Market Highlights:
- Overnight Marts Heed Mixed Results
- A Technical Look at Potential EURUSD Downside
- Crude Still Above $78 a Barrel
Overnight Marts Heed Mixed Results
Asian equity markets sank overnight, following yesterday’s dismal New York session that saw fresh concern over the American banking sector, coupled with a general reduction of risk. The Nikkei shed just over 150 points (-1.45%), while Hang Seng Index stumbled 420 points, bringing Hong Kong’s main index down -1.86%. As markets in the Far East closed their session with bleak results, the subsequent London gathering saw a similar tone in trading with risk taking a backseat to safer asset classes such as the greenback. A wave a dollar buying at the London open dragged EURUSD down from modest gains achieved throughout the Asian session, forcing the pair to trade back toward its weekly lows. European equities have since managed to bounce back from previously splashing around in red figures, adding a touch of support to the euro-dollar pairing. Although equity markets (especially domestic) will perpetually be a key factor in dictating USD movements, the proximity of the FOMC and the G-20 summit in the coming weeks will be sure to have a hand in the near term direction of the greenback.
A Technical Look at Potential EURUSD Downside
The American dollar has finally enjoyed a modest rally early this week as the USD Index has bounced from fresh 14-month lows. Lower stock markets, exits from bullish commodity bets, and dollar short-covering have all been catalysts in the dollar’s short term success versus a basket of major currencies. Off the back of this new found aversion to risk, EURUSD is trading close to 200 pips lower than yesterday’s highs to currently trade south of the 1.49 handle. Once the dust settled from yesterday’s major move lower, EURUSD has traded within a tight range as the majority of market participants look content to watch from the sidelines while volatility is subdued.
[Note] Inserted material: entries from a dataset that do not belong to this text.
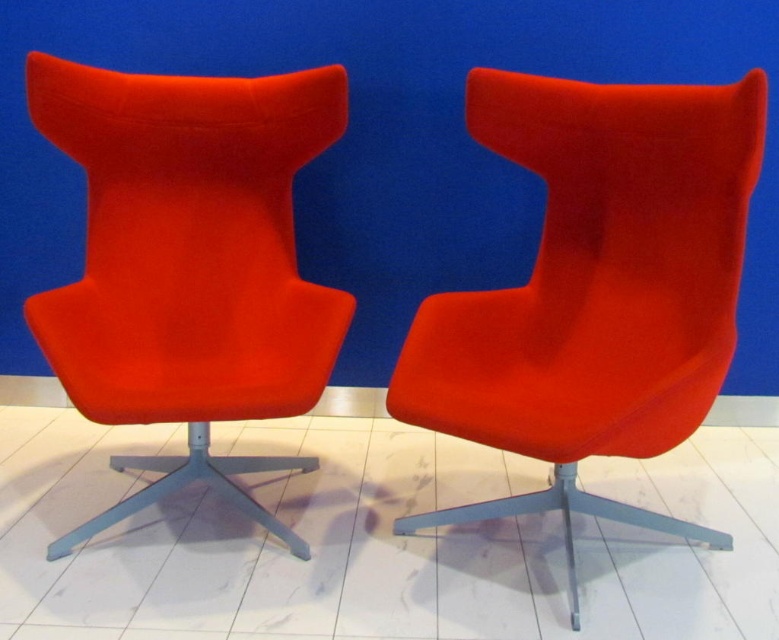 Question: Among these objects, which one is farthest from the camera?

Choices:
 (A) matte red fabric swivel chair at left
 (B) matte red armchair at center

Answer: (A)

Question: Which point is farther from the camera taking this photo?

Choices:
 (A) (608, 454)
 (B) (214, 204)

Answer: (B)

Question: Can you confirm if matte red armchair at center is positioned to the left of matte red fabric swivel chair at left?

Choices:
 (A) no
 (B) yes

Answer: (A)

Question: Which point is closer to the camera taking this photo?

Choices:
 (A) (732, 333)
 (B) (122, 285)

Answer: (A)

Question: Is matte red armchair at center below matte red fabric swivel chair at left?

Choices:
 (A) no
 (B) yes

Answer: (B)

Question: Is matte red armchair at center closer to camera compared to matte red fabric swivel chair at left?

Choices:
 (A) no
 (B) yes

Answer: (B) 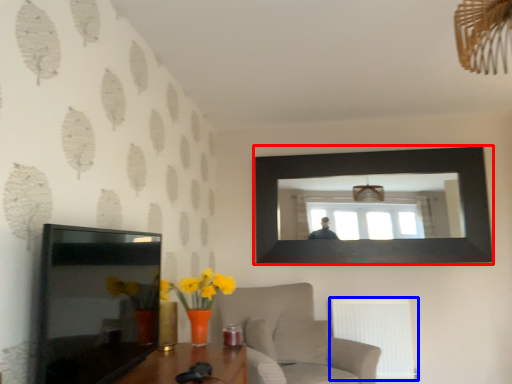 Question: Which point is closer to the camera, picture frame (highlighted by a red box) or radiator (highlighted by a blue box)?

Choices:
 (A) picture frame
 (B) radiator

Answer: (B) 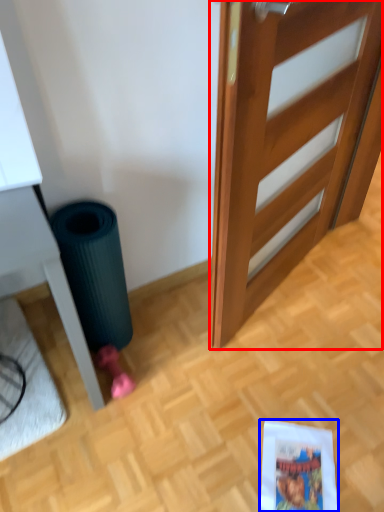 Question: Which object appears closest to the camera in this image, door (highlighted by a red box) or comic book (highlighted by a blue box)?

Choices:
 (A) door
 (B) comic book

Answer: (A) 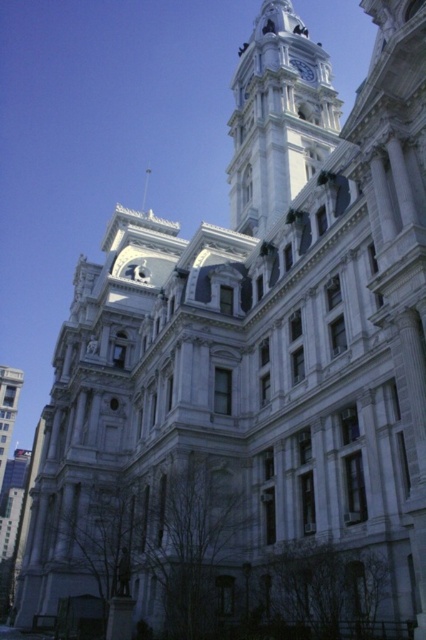 Is white stone clock tower at upper center to the left of blue glossy clock at upper center from the viewer's perspective?

Correct, you'll find white stone clock tower at upper center to the left of blue glossy clock at upper center.

Is white stone clock tower at upper center closer to camera compared to blue glossy clock at upper center?

Yes, white stone clock tower at upper center is in front of blue glossy clock at upper center.

Describe the element at coordinates (278, 118) in the screenshot. The image size is (426, 640). I see `white stone clock tower at upper center` at that location.

This screenshot has height=640, width=426. In order to click on white stone clock tower at upper center in this screenshot , I will do click(278, 118). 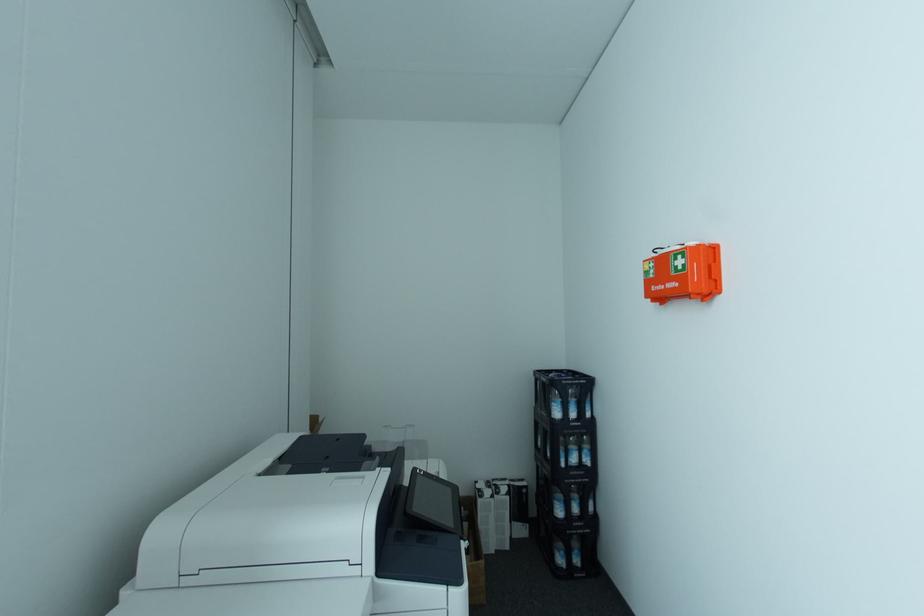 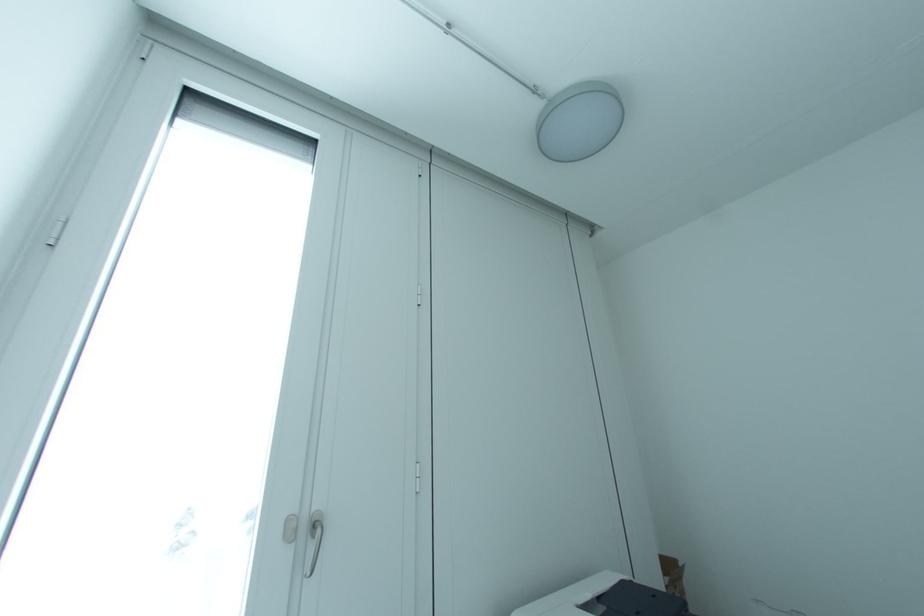 Based on the continuous images, in which direction is the camera rotating?

The rotation direction of the camera is left-up. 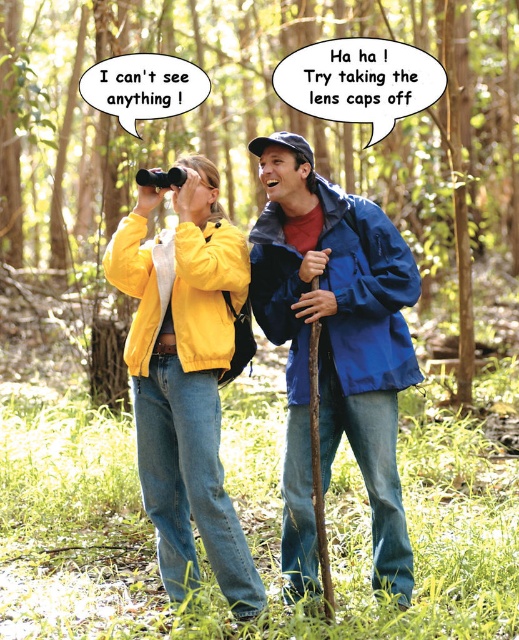 Looking at this image, is green matte forest at center to the right of blue waterproof jacket at center from the viewer's perspective?

No, green matte forest at center is not to the right of blue waterproof jacket at center.

Identify the location of green matte forest at center. This screenshot has width=519, height=640. [248, 132].

Does green matte forest at center have a greater width compared to matte yellow jacket at center?

Yes.

Does green matte forest at center lie behind matte yellow jacket at center?

Yes, green matte forest at center is further from the viewer.

Between point (200, 148) and point (140, 412), which one is positioned behind?

The point (200, 148) is more distant.

You are a GUI agent. You are given a task and a screenshot of the screen. Output one action in this format:
    pyautogui.click(x=<x>, y=<y>)
    Task: Click on the green matte forest at center
    This screenshot has width=519, height=640.
    Given the screenshot: What is the action you would take?
    pyautogui.click(x=248, y=132)

Can you confirm if blue waterproof jacket at center is taller than matte yellow jacket at center?

Yes.

Does point (307, 220) come farther from viewer compared to point (142, 336)?

Yes.

Where is `blue waterproof jacket at center`? The width and height of the screenshot is (519, 640). blue waterproof jacket at center is located at coordinates (334, 348). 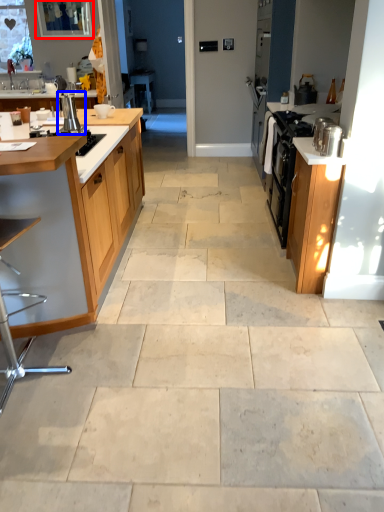 Question: Which point is closer to the camera, window screen (highlighted by a red box) or appliance (highlighted by a blue box)?

Choices:
 (A) window screen
 (B) appliance

Answer: (B)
On the technical front, a downside bias remains while EURUSD trades below the psychological 1.49 figure and a slew of simple moving averages. Although a base has seemingly been carved out at the 1.4850 region, 1.4830 is a key level that technical traders will have an eye on. The aforementioned 1.4830 is the first stop (38.2% retracement) of the Fibonacci retracement overlay, plotted from October lows to October highs. The 38.2% level significant because if this area is breached, the model suggests price action will then make an attempt on the next Fib level. A break of 1.4830 opens the door for 1.4785 (50% retracement), and if that region fails to support, the 61.8% (the most significant Fib level) sits directly at 1.4700. Not only is the 1.47 handle protected with the 61.8% Fib level, a major line of support that has remained in tact since March ’09 rests waiting to contain additional downside in EURUSD. While these levels of support may certainly come into play, USD will need to bank on equity market weakness and a continued reduction of risk in order to put them to the test.
Crude Still Above $78 a Barrel
Taking cues from mixed results in capital markets from around the globe, crude oil has experienced a similar effect, trading with varied price action. Early on, crude ascended north of $79/bbl before trading lower off news that OPEC warned it may increase supply of the commodity. Analysts are calling for a correction in crude as many see the fundamental valuation of oil as much lower than current levels. Whether overvalued or not, tomorrow’s Energy Department report of crude oil inventories will give further evidence in the great debate of where fair value in black gold should be in the grand scheme of things.